Targeting Germany only, for now (after withdrawing from the U.K. and pausing a soft launch in the U.S.), Grover wants to be something akin to Netflix for gadgets. It offers individual tech products by monthly, three-monthly or yearly subscription, or via its newly launched “Grover Mix” subscription, which has a fixed monthly price and lets you switch item at any time.

In addition, you are afforded some upside protection, should you wish to purchase the item after renting it first. You’re given the option to buy products with 30 percent of your subscription payments to date being deducted from the recommended retail price. For longer rental periods, Grover will also warn you if you are close to reaching 130 percent of the full purchase price and prompt you to consider buying it for €1.

The startup has also been trialling a B2B product aimed at burgeoning companies, dubbed “Startups get Grover”. This I’m told came about after demand from startups who, for example, want to subscribe to a bunch of Macbooks to give to new employees, and as an alternative to deploying upfront capital.

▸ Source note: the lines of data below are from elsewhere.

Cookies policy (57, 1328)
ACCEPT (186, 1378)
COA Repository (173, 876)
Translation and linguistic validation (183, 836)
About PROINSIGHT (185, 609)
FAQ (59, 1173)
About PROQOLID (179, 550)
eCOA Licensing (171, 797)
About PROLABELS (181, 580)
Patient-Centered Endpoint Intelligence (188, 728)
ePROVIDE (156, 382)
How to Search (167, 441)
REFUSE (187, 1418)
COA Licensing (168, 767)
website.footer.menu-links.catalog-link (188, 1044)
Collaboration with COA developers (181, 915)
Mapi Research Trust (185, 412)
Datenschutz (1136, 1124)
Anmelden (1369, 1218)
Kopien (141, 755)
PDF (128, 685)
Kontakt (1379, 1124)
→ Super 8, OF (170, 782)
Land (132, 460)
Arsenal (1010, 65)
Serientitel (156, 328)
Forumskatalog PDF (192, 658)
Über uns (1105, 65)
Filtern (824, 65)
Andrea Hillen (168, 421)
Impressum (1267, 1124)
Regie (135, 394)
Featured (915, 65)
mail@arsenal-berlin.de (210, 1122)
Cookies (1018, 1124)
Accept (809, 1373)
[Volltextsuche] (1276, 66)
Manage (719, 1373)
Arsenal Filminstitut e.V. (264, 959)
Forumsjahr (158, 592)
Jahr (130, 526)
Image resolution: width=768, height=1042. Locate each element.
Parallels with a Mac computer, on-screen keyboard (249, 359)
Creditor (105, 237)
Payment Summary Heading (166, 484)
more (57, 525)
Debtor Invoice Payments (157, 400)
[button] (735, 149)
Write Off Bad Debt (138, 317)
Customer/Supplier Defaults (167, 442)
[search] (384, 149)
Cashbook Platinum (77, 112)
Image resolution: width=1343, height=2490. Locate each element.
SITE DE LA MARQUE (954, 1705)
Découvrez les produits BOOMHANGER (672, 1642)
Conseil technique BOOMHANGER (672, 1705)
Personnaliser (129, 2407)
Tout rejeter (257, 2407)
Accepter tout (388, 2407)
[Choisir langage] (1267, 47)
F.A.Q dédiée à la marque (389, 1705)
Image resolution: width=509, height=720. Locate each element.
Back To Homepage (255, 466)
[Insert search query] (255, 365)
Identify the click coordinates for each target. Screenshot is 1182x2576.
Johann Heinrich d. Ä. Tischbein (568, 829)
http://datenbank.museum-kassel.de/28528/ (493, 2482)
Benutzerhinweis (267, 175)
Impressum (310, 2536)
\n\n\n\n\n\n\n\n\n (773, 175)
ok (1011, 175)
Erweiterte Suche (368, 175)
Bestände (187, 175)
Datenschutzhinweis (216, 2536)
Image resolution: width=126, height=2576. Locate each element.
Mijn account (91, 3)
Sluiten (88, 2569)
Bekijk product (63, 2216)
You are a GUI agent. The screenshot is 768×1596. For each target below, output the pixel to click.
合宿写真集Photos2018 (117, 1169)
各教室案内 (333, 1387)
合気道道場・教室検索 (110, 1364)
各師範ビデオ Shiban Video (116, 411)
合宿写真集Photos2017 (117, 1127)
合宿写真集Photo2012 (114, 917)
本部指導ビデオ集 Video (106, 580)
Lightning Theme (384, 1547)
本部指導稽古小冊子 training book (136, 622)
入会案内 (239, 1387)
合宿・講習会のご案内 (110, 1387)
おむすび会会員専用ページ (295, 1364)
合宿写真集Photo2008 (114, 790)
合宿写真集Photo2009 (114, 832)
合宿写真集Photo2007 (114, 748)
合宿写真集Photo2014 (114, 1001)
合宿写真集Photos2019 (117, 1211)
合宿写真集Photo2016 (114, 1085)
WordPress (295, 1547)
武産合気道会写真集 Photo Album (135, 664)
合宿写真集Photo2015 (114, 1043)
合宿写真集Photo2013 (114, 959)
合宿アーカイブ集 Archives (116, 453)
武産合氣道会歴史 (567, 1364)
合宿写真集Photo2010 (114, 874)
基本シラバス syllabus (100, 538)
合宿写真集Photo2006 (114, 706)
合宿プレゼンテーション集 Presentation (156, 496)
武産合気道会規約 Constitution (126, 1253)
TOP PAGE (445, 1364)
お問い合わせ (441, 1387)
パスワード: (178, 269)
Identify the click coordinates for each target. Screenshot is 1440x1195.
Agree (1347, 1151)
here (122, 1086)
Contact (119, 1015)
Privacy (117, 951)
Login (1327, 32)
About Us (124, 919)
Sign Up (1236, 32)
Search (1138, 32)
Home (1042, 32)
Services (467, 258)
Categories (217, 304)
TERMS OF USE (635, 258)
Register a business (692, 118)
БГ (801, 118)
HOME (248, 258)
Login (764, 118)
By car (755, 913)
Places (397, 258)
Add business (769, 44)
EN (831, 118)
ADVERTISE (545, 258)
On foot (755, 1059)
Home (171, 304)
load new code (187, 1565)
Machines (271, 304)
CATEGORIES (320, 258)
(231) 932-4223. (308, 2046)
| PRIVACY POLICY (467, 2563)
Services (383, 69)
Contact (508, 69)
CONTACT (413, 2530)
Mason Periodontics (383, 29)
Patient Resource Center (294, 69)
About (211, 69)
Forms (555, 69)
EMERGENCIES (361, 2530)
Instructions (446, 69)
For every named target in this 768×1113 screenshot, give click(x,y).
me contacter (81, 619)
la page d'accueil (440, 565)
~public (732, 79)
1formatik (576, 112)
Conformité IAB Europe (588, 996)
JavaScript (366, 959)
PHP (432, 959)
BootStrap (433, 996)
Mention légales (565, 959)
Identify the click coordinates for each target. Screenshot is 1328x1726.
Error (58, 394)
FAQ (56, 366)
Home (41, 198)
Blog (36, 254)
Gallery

In a call with Grover founder and CEO Michael Cassau, he told me the new capital will be used to expand the company’s market leadership in Germany and re-boot international expansion in a bid to continue a current revenue growth rate of 20 percent per month. He said the startup had taken the decision in early 2017 to focus on Germany, temporarily abandoning internationalization, after it had signed a major partnership with German e-retailer MediaMarkt. It has since also partnered with Saturn, Gravis, Conrad, and Tchibo.

This sees Grover become a checkout option, alongside other payment buttons or financing offers. That way a customer can choose to rent a tech product via their favourite online store powered by Grover. Behind the scenes, Grover actually buys the product from the retailer, having put agreements in place with regards to what products fit the Grover model and aren’t already overstocked by Grover.

Alternatively, in some instances, Grover has a “re-circulation” deal in place so that a retailer can continue offering Grover as an option even if Grover has enough inventory already, and instead take a share of future subscription income. This works particularly well for slightly older products or items that are diminishing in popularity.

In addition to growing in Germany and future international ambitions, Cassau says that the startup plans to invest in the user experience of Grover, suggesting that it has room for improvement. This will include developing “new and innovative usage models,” while he also conceded that with further scale the company can get more customer aligned in terms of the products on offer and its subscription pricing.

At some point, if Grover’s subscription model becomes compelling enough, it’s hoped that purchasing many tech products will become so unattractive as to create Netflix-level changes in consumption behaviour. Or, at least, that’s the aim. In my case, that would mean spending far less time recycling things like smartphones and music technology gear on eBay as I tread a well-trodden and perpetual upgrade path.